Сглатываю, боясь этой невинной ласки. Потому что я целую жизнь не видела своего брата таким…беззащитным.

— В чем не виноват? — как канатоходец, балансирующий над пропастью.

— Не виноват, Аська, — повторяет он снова и снова.

А после выдыхает рвано и резко поднимается на ноги. Тянет меня на себя, заставляя встать. Но ноги будто отнялись, и мне приходится постоять, держась за его плечи, чтобы ощутить почву под подошвами кроссовок.

— Пойдем, мелкая, я выведу тебя отсюда, — и за руку берет, переплетая наши пальцы. А в другой снова держит пистолет.

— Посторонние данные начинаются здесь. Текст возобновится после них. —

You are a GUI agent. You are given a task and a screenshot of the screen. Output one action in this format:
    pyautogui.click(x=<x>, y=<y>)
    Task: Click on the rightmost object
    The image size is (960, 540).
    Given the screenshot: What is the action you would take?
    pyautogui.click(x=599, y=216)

Я же вспоминаю, как вот так же он выводил меня из старых катакомб, где я хотела спрятаться от мачехи и где в итоге заблудилась. Уже потом я узнала, что просидела в катакомбах без нормальной еды почти двое суток – Вадька рассказал. Мне тогда десять было, и я не хотела возвращаться к той мерзкой тетке, которая ненавидела меня, и к отцу, которому было на это плевать. Но брат твердо сказал, что меня больше никто не обидит, и я ему поверила.

А спустя несколько недель подслушала разговор мачехи с отцом, где она убеждала Гурина сдать меня в интернат, потому что я плохо влияю на ее любимого сыночка. Шутка ли, когда она утром проснулась, а над ней Вадька с ножом у самого горла. Это случилось на следующее утро после моего возвращения из катакомб. Так он вытребовал для меня любви мачехи.

— Ты мне так и не ответил, — нарушаю тишину, когда мы продвигаемся по темному коридору. Заодно вытягиваю себя из прошлого.